SECTION 3. WARRANTIES.
LESSEE ACKNOWLEDGES AND AGREES THAT (a) EACH UNIT IS OF
A SIZE, DESIGN, CAPACITY AND MANUFACTURE SELECTED BY LESSEE,
(b) LESSEE IS SATISFIED THAT THE SAME IS SUITABLE FOR ITS
PURPOSES, (c) LESSOR IS NOT A MANUFACTURER THEREOF NOR A
DEALER IN PROPERTY OF SUCH KIND AND (d) LESSOR HAS NOT MADE,
AND DOES NOT HEREBY MAKE, ANY REPRESENTATION, WARRANTY OR
COVENANT WITH RESPECT TO THE TITLE, MERCHANTABILITY,
CONDITION, QUALITY, DESCRIPTION, DURABILITY, FITNESS FOR
PURPOSE OR SUITABILITY OF ANY UNIT IN ANY RESPECT OR IN
CONNECTION WITH OR FOR THE PURPOSES AND USES OF LESSEE.
Lessor hereby assigns to Lessee, to the extent assignable, any
warranties, covenants and representations of Vendor with
respect to any Unit, but any action taken by Lessee by reason
thereof shall be at Lessee's expense and shall be consistent
with Lessee's obligations under Section 2. Any amounts
received by Lessee as payment under any such warranty shall be
applied to restore the relevant Units to the condition
required by this Lease, with the balance of such
-3-
amount, if any, to be paid over to Lessor. Lessee shall not take
any action or fail to take any action the effect of which would
be to invalidate any such warranty.
SECTION 4. COVENANTS WITH RESPECT TO THE UNITS.

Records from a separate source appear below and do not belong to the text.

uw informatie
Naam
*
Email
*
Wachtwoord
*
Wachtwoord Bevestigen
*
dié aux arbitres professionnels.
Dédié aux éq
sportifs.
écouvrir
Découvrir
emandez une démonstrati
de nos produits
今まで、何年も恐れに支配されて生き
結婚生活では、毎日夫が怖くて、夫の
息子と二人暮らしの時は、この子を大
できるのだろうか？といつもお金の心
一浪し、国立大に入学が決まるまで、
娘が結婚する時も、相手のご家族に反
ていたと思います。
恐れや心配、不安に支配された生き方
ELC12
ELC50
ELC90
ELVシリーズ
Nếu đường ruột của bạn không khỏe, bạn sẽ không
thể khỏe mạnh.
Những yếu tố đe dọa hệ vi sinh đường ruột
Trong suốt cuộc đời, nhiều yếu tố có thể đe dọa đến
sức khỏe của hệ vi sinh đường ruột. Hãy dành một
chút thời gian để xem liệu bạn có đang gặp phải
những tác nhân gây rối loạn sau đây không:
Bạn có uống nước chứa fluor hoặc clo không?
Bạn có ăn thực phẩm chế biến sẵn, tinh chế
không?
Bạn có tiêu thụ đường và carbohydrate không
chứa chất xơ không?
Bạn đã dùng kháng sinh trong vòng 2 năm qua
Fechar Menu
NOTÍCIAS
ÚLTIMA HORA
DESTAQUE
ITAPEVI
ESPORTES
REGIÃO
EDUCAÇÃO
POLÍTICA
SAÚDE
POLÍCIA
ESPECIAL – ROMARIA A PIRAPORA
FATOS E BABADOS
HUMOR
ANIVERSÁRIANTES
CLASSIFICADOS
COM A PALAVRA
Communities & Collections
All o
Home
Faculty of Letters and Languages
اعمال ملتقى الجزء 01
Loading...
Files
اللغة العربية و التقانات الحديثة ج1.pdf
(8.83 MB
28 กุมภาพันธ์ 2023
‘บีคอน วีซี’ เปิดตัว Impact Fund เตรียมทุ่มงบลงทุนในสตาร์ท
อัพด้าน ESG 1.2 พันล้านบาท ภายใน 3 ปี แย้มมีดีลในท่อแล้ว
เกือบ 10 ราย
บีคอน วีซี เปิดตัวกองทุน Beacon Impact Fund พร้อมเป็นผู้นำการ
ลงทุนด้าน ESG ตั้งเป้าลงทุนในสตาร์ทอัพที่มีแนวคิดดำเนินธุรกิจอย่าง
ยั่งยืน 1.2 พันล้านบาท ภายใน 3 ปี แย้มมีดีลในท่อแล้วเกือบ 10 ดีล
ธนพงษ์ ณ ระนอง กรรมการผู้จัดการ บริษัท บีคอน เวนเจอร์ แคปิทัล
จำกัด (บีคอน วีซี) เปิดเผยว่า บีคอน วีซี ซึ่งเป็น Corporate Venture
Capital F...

4.01 Use. Lessee shall not use, operate, maintain or
store any Unit improperly, carelessly or in violation of any
applicable law or regulation of any government authority.
4.02 Possession. Lessee shall not (a) abandon any
Unit, or (b) sublease any Unit or permit its use by anyone
other than Lessee or Piedmont Coca-Cola Bottling Partnership
without the prior written consent of Lessor, not to be
unreasonably withheld. No such sublease shall relieve Lessee
of its obligations hereunder.
4.03 Liens. Lessee shall not sell, assign or
transfer, or directly or indirectly create, incur or suffer to
exist any lien, claim, security interest or encumbrance of any
kind on any of its rights hereunder or in any Unit.
4.04 Titling, Licensing and Registration.
(a) Characterization of Lease. Lessee and
Lessor agree that:
(i) For Federal income tax purposes,
this Lease is intended to be a lease of the Units,
notwithstanding (in the case of Units that are Motor
Vehicles) the Terminal Rental Adjustment and related
provisions, as a result of the provisions of Section
7701(h) of the Code;
(ii) For purposes of the Uniform
Commercial Code of each state, in the case of Units
that are Motor Vehicles, notwithstanding the Terminal
Rental Adjustment, the TRAC Amount and the Estimated
Fair Market Value, and notwithstanding the Payment
Limitation, this Lease is properly characterized, as to
such Units, as a "true lease" and, in the case of Units
that are not Motor Vehicles, this Lease is properly
characterized, as to such Units, as a "true lease"; and
(iii) For vehicle titling and
registration purposes, the characterization of this
Lease for purposes of the Uniform Commercial Code is
relevant (and characterization of this Lease for
Federal income tax purposes is irrelevant) for
determining whether any Unit that is a Motor Vehicle
should be titled or registered in the name of Lessor or
Lessee.
-4-
(b) Pre-Closing Titling and Registration.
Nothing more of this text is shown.